Wednesday, June 6, 2018
RBG
I find it hard to imagine anyone making a more loving portrait of an iconic figure than Julie Cohen and Betsy West have in their documentary of Justice Ruth Bader Ginsburg (RBG). In many ways the film is quite conventional -- mapping a bit of Ginsburg's childhood, her college years at Cornell, then Harvard and Columbia, and finally her career as a litigator on behalf of women faced with discriminatory treatment in both private and public arenas and ultimately her years on the Supreme Court. Though all of that is noteworthy and duly inspiring, I was moved more by the tender love story between the tirelessly studious and exacting RBG and her gregarious and devoted husband, Marty. Each of RBG's professional milestones is framed in conventional newsreel style but also through the lens of her husband's devotion and boundless respect for his wife and her work. It's touching and utterly charming.
Tuesday, June 5, 2018
The Rider
Chinese filmmaker Chloe Zhao's The Rider is the beautifully crafted story of a young rodeo cowboy (Bradley Jandreau) who is recovering after being thrown and stomped by a bronco. Bradley has a metal plate in his head and a spastic hand that doesn't always do what his brain tells it, a developmental disabled younger sister (Lily Jandreau) who he dotes on and a father (Tim Jandreau) who is so full of bitterness and regret that he's of little use to his motherless children.
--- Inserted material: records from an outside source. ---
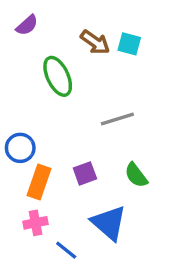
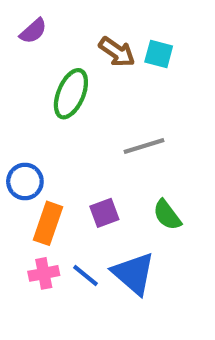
green ellipse: (58, 76) -> (71, 94), turned 48
blue line: (66, 250) -> (86, 276), moved

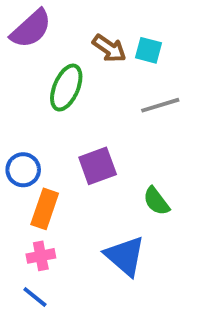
purple semicircle: (33, 31) -> (31, 29), size x1.6
gray line: (144, 146) -> (160, 105), moved
purple square: (104, 213) -> (98, 166), moved, size x1.4
blue line: (86, 276) -> (35, 297), moved

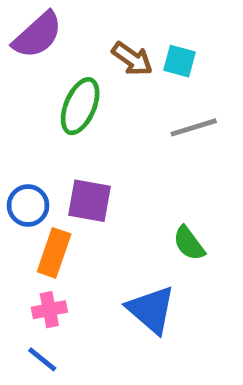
purple square: (98, 166) -> (90, 201), moved, turned 30

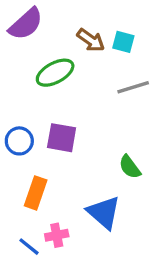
green ellipse: (80, 106) -> (55, 73), turned 39
orange rectangle: (54, 253) -> (36, 193), moved
pink cross: (49, 310) -> (57, 235), moved

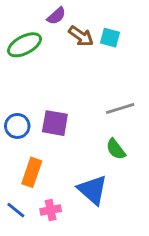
purple semicircle: (26, 24) -> (56, 16), moved, size x0.6
green ellipse: (55, 73) -> (25, 45), moved
gray line: (133, 87) -> (120, 109), moved
blue line: (29, 247) -> (16, 210), moved

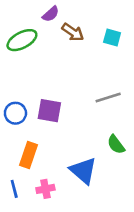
cyan square: (110, 38) -> (112, 37), moved
green semicircle: (116, 149) -> (116, 145), moved
blue line: (16, 210) -> (14, 189), turned 36

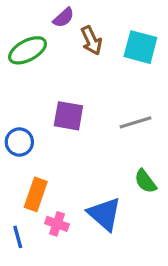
brown arrow: (73, 32) -> (91, 41), turned 30
cyan square: (112, 37) -> (140, 47), size x1.5
purple square: (49, 111) -> (68, 116), moved
pink cross: (45, 189) -> (57, 224), moved, turned 30

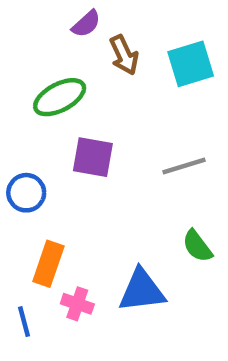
cyan square: (140, 47) -> (191, 64), turned -32
green ellipse: (28, 50) -> (60, 97), moved
blue triangle: (104, 214) -> (142, 290), turned -48

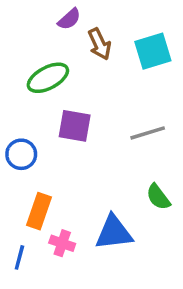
blue line: (24, 322) -> (19, 257), turned 30

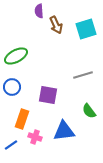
purple semicircle: (69, 19) -> (39, 11), turned 128
green ellipse: (48, 78) -> (16, 56), moved
purple square: (75, 126) -> (48, 95), moved
blue line: (19, 257) -> (11, 145), turned 40

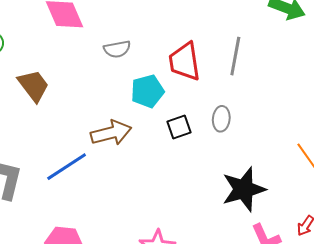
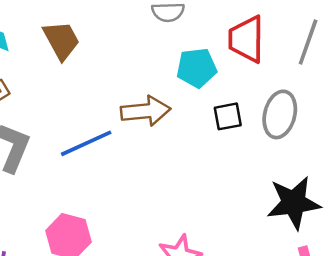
gray ellipse: (221, 119) -> (280, 114), size x1.5

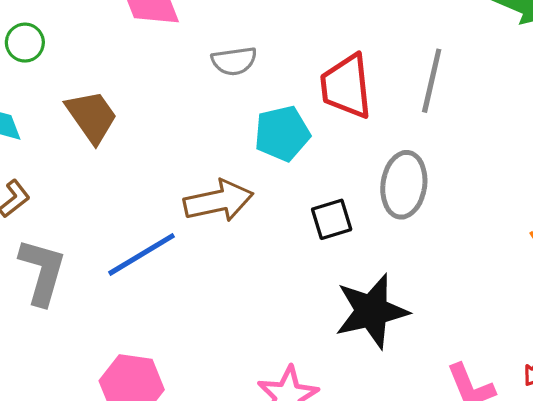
black square: (228, 116) -> (332, 219), moved
black star: (294, 203) -> (372, 311), moved

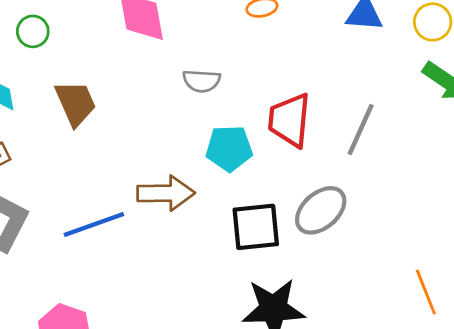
gray ellipse: (404, 185) -> (321, 210), turned 30
black square: (332, 219) -> (256, 227), size x1.5

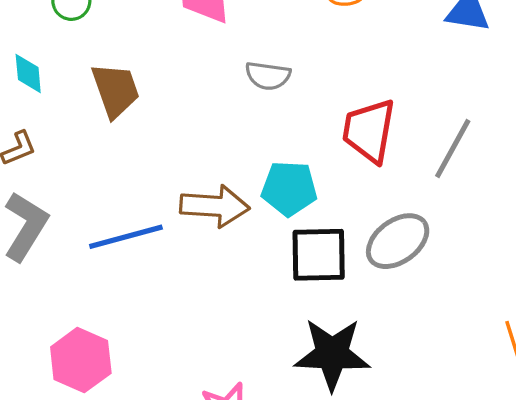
cyan pentagon: (229, 148) -> (289, 188), moved

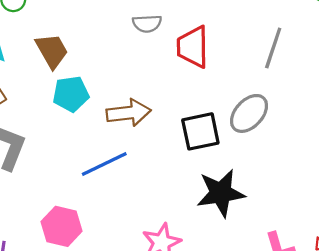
red trapezoid: (369, 131) -> (193, 47), moved
cyan pentagon: (289, 188) -> (71, 94), moved
blue line: (126, 237) -> (104, 164), moved

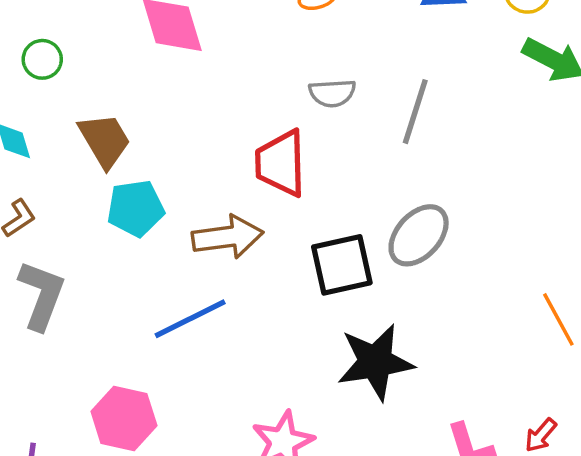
gray semicircle: (147, 24) -> (332, 93), moved
red trapezoid: (193, 47) -> (281, 163), moved
gray line: (273, 48) -> (415, 112), moved

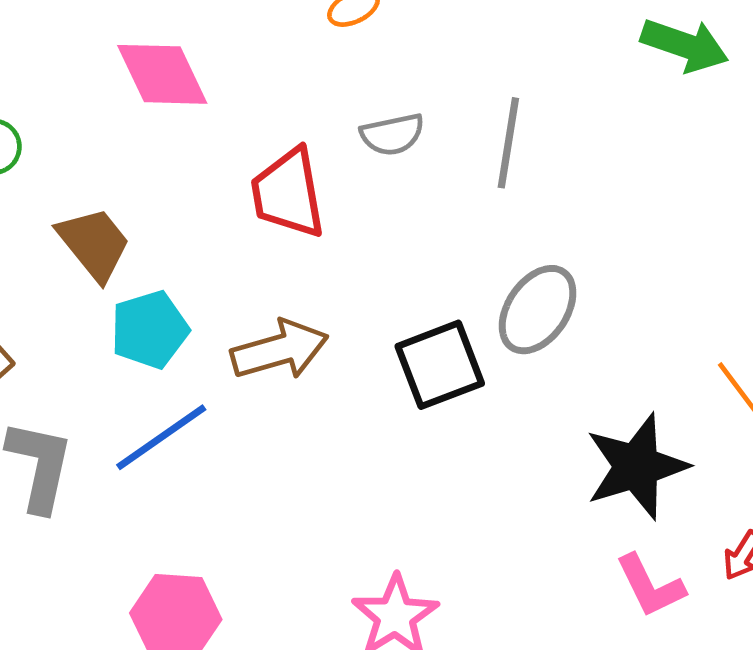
red trapezoid: (281, 163) -> (288, 193), moved
blue line: (190, 319) -> (161, 437), moved
black star: (375, 362) -> (637, 467), moved

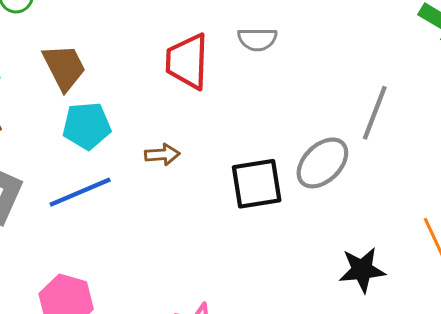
gray line: (508, 143) -> (375, 113), moved
brown arrow: (280, 350) -> (162, 154), size x0.6
black star: (637, 467) -> (362, 270), size x0.7

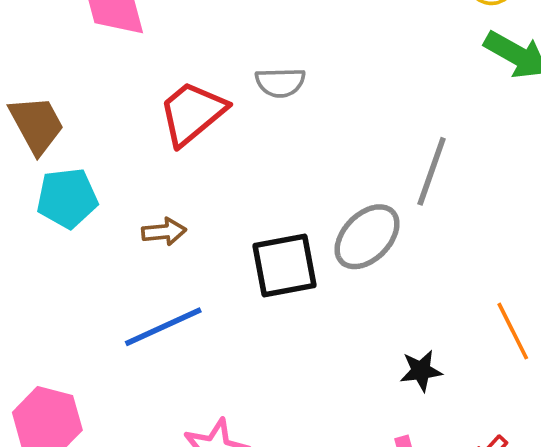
red trapezoid: (187, 61) -> (192, 113), turned 50
blue line: (80, 192) -> (163, 327), moved
black star: (362, 270) -> (421, 371), size x0.7

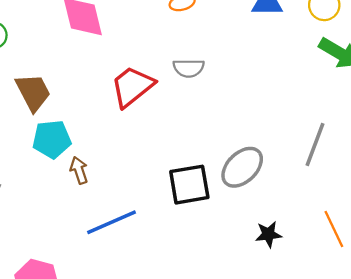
gray line: (432, 171) -> (315, 145), moved
brown arrow: (164, 232) -> (79, 170), moved, turned -104
black star: (421, 371) -> (269, 234), moved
Yes, the lead characters are just about playing themselves as are many of the other residents of the dismal South Dakota reservation where the story is set. Though he's as battered as a war veteran, Bradley, under-educated and lacking real options, exudes an optimism (perhaps foolishly) about his life, his dream that he will ride again because, dammit, that's what cowboys do. Zhao's scenes of the restless Bradley, ill-advisedly, training horses and mounting them to gallop through the scrubby Dakota plains are riveting and will surely earn cinematographer Joshua James Richards accolades. Zhao, who also wrote the screenplay, devotes most of the picture to showing how broken bodies and broken spirits heal -- or don't. Bradley's best friend, Lane (Lane Scott) was himself severely injured while riding a rodeo bull. Footage of the strikingly handsome Lane, full of swagger and fire, makes the time the audience spends with his wrecked and palsied body, looking at his nearly unresponsive face, all the more painful, and Bradley's commitment to him both inspiring and heartbreaking. The Rider is emotionally draining and deeply, deeply moving.